Antônia, que esperava a noite chegar, estava,
enfim, diante do seu surgimento. Tinha esse costume. Voltava mais cedo para
casa só para assisti-la nascer em sua janela. Em seu quarto, ela via o
espetáculo que transformava o dia mole de calor em crepúsculo fresco de brisa
agradável. Seu José passara de chapéu de palha do outro lado da rua. Vinha da
quitanda. Uma bicicleta, um casal, uma senhora com um embrulho e uma garrafa
d'água... Foi nesse clima, nessa atmosfera de paz que só certos lugares do
interior são capazes de nos dar que a noite se fez completa.
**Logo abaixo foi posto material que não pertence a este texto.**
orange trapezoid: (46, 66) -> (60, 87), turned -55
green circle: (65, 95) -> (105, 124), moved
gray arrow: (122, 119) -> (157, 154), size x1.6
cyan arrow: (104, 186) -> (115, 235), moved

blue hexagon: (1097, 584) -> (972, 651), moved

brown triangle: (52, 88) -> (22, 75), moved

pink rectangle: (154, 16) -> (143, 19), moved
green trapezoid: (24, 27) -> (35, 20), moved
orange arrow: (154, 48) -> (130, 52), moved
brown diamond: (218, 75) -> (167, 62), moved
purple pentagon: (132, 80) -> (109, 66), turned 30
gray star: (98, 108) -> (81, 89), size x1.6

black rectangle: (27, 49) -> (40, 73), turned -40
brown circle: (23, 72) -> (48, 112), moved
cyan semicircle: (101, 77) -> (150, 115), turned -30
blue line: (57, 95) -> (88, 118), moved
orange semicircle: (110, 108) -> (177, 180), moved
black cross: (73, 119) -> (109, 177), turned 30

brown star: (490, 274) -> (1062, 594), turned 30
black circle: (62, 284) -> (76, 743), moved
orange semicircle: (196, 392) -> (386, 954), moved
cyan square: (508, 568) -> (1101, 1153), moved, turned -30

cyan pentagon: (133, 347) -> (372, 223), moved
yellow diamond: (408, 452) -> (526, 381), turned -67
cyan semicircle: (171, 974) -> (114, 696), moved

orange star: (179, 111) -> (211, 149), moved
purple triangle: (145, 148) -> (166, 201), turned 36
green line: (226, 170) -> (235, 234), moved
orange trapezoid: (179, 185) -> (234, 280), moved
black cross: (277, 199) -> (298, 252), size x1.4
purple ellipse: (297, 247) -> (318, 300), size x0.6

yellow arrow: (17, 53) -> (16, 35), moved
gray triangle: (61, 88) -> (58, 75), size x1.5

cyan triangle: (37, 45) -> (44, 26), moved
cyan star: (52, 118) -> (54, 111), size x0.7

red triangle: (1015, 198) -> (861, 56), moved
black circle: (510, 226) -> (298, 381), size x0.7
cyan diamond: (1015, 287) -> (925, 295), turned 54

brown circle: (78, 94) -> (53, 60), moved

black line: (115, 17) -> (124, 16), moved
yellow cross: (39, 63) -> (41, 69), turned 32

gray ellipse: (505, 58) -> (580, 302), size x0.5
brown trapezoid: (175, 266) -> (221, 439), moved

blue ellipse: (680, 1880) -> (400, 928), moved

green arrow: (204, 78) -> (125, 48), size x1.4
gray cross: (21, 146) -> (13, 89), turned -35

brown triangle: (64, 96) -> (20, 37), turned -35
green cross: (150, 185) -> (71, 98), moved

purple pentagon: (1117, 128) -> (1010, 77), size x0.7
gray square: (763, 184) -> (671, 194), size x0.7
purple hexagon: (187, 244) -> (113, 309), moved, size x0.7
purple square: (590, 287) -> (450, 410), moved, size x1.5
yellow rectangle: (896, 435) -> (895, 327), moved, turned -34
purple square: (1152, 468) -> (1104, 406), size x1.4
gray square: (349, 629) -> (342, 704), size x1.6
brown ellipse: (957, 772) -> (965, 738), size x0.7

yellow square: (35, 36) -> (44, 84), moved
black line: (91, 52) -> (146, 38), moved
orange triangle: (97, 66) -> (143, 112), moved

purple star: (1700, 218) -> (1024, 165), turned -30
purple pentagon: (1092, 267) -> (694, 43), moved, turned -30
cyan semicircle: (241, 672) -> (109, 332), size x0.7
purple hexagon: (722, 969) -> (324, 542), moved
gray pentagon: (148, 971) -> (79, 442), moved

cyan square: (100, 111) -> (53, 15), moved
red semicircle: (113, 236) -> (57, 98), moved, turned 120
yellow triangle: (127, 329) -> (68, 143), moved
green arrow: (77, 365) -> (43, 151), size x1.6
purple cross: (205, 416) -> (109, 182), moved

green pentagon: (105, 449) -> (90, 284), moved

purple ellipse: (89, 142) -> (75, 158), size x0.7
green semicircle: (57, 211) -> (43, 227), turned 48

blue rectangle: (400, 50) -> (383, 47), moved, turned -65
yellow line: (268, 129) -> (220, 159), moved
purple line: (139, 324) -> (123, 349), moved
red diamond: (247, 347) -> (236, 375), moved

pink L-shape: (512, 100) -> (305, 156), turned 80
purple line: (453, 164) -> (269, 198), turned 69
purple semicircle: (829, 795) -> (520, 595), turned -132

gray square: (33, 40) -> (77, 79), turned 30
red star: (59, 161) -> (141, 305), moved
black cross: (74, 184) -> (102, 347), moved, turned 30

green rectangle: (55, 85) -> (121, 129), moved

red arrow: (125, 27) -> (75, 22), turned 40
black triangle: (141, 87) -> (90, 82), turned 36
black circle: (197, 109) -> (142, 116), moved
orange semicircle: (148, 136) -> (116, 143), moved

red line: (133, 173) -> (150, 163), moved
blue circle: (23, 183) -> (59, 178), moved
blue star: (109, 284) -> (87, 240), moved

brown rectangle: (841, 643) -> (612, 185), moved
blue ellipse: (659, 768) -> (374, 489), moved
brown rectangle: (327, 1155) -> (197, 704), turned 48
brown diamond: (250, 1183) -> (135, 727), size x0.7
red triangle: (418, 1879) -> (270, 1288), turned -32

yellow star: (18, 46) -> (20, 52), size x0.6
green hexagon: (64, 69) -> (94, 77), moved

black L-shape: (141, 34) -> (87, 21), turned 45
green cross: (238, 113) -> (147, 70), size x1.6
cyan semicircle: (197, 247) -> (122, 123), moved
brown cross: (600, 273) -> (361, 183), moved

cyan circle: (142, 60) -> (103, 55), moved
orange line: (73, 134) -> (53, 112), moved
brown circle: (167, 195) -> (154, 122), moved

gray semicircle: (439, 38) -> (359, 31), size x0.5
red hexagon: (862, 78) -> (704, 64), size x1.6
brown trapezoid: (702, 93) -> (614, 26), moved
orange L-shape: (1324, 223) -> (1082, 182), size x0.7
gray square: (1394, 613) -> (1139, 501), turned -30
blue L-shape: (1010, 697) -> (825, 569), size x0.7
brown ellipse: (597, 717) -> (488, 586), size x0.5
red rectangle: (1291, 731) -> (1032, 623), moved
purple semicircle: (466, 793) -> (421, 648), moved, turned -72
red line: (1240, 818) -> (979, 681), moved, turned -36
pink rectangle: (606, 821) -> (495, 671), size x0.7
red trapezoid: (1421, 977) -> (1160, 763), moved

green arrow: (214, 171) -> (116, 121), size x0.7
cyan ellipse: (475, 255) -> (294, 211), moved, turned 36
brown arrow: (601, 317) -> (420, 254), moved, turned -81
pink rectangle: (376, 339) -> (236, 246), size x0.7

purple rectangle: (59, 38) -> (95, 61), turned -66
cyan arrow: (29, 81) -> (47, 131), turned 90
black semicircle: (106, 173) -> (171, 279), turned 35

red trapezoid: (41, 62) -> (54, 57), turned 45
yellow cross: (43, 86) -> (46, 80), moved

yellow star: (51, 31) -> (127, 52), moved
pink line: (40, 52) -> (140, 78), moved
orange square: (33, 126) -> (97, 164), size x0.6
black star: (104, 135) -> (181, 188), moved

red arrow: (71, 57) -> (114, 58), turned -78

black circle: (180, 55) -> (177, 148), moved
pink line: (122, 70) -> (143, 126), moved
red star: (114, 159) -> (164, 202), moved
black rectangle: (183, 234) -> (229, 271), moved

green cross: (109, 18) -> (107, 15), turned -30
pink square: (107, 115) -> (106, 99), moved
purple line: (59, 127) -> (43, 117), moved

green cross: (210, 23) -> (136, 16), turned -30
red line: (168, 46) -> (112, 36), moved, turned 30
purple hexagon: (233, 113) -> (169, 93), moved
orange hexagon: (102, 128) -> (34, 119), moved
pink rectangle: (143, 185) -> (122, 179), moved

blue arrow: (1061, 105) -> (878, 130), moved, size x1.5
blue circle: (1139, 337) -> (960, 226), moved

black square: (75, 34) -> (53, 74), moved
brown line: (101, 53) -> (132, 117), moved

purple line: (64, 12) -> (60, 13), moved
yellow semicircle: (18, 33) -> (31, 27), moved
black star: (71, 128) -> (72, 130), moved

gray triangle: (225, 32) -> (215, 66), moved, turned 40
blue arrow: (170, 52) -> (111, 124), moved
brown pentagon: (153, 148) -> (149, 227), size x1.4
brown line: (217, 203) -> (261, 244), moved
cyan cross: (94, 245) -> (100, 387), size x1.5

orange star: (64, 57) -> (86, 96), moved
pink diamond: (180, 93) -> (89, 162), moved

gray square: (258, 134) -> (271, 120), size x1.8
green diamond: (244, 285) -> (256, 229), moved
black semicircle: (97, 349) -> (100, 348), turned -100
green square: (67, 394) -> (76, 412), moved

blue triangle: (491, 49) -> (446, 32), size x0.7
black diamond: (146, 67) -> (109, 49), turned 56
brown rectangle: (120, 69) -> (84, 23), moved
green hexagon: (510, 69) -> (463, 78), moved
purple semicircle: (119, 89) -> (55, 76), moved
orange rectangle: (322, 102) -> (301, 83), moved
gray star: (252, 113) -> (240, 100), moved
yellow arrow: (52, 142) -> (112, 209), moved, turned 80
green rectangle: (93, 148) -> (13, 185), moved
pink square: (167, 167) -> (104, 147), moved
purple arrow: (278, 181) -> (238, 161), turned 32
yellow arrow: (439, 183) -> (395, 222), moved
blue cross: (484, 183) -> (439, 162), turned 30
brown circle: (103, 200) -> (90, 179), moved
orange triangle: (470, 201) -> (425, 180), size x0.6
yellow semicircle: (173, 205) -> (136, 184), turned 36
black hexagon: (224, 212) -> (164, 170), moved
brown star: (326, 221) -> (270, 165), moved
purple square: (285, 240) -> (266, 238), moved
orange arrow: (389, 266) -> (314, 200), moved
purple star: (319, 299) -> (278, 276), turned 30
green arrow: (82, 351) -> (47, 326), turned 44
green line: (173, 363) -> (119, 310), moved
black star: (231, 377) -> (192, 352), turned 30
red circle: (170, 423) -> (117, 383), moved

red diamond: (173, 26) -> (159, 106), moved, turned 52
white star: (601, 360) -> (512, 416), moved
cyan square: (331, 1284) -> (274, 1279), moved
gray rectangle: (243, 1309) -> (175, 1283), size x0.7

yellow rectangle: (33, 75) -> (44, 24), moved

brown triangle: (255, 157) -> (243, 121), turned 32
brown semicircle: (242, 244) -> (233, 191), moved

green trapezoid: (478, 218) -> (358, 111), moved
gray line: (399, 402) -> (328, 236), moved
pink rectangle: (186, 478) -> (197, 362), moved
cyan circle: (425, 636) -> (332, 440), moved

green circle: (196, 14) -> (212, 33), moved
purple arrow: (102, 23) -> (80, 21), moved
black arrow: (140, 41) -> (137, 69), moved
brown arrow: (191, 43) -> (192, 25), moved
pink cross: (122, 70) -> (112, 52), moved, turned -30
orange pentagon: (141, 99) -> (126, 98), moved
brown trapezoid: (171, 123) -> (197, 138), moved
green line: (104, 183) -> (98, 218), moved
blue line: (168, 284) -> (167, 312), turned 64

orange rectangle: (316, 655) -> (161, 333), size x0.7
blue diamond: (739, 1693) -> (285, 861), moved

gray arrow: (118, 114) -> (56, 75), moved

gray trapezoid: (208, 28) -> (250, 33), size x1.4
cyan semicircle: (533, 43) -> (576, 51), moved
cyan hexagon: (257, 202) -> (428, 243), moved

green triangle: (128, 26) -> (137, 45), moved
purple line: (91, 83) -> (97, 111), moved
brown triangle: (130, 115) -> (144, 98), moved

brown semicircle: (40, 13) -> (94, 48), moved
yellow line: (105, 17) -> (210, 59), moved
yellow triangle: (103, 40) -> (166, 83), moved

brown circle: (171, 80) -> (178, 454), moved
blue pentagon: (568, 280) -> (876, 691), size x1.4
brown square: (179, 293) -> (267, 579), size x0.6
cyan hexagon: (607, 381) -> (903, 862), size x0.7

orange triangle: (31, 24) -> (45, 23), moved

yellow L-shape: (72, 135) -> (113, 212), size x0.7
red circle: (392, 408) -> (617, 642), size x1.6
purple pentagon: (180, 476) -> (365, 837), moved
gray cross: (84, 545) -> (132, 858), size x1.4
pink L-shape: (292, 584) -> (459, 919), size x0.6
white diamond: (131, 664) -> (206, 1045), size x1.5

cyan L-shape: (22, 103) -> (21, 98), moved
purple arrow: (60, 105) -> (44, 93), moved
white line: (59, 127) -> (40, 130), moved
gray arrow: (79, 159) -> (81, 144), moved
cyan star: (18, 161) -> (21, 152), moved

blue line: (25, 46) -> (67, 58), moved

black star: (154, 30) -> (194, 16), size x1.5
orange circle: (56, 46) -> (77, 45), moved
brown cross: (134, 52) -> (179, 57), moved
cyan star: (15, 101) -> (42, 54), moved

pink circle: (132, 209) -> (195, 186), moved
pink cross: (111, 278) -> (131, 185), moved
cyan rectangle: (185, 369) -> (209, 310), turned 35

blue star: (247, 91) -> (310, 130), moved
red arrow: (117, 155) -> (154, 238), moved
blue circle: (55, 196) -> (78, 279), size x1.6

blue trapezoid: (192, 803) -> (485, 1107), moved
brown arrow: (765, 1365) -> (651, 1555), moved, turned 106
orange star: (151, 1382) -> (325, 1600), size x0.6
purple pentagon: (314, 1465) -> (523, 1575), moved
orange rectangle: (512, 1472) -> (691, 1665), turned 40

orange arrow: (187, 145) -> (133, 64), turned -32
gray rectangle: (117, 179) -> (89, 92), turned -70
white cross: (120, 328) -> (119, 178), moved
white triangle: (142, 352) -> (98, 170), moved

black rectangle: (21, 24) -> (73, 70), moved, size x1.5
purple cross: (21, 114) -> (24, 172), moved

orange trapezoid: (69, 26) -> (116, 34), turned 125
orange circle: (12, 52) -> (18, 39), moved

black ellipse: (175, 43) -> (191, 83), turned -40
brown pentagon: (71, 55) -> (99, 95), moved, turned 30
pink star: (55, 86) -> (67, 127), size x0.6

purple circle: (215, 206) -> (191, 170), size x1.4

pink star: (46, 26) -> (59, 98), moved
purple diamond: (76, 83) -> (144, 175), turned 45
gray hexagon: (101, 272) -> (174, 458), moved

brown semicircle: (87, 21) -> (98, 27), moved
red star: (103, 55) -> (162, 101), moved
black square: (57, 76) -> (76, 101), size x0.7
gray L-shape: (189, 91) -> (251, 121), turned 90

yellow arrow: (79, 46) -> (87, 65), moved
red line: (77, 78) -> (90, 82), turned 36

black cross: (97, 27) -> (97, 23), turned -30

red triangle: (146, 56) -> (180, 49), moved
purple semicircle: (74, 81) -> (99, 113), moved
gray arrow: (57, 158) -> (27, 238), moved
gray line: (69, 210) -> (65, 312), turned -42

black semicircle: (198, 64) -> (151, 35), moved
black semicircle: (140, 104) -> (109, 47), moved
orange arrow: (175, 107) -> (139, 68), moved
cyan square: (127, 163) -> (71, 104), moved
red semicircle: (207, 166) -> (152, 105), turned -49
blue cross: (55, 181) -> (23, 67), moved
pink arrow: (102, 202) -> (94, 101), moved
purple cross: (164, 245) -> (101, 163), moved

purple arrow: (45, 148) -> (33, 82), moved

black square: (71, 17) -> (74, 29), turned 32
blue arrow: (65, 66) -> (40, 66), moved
Antônia também gostava de desenhar com giz de cera
as constelações que apareciam no vidro da janela de seu quarto. Assim,
acompanhava o movimento dos astros, lentos aos olhos, mas de velocidade
inimaginável, visto que cruzam os céus. Desenhava. Com uma vela acesa,
dançante, ela derretia a ponta de um giz de cera amarelo e encostava no vidro,
no lugar em que uma estrela estava brilhando. Fazia o mesmo com o giz branco na
lua, com o giz verde para Vênus, a estrela d'alva. Ao final de cada semana
limpava o vidro e começa a desenhar tudo de novo. Às vezes, ligava com linhas
finas estrelas e planetas, criava constelações. Uma parecia um gato, outra, uma
xícara, um menino... E das imagens inventava histórias.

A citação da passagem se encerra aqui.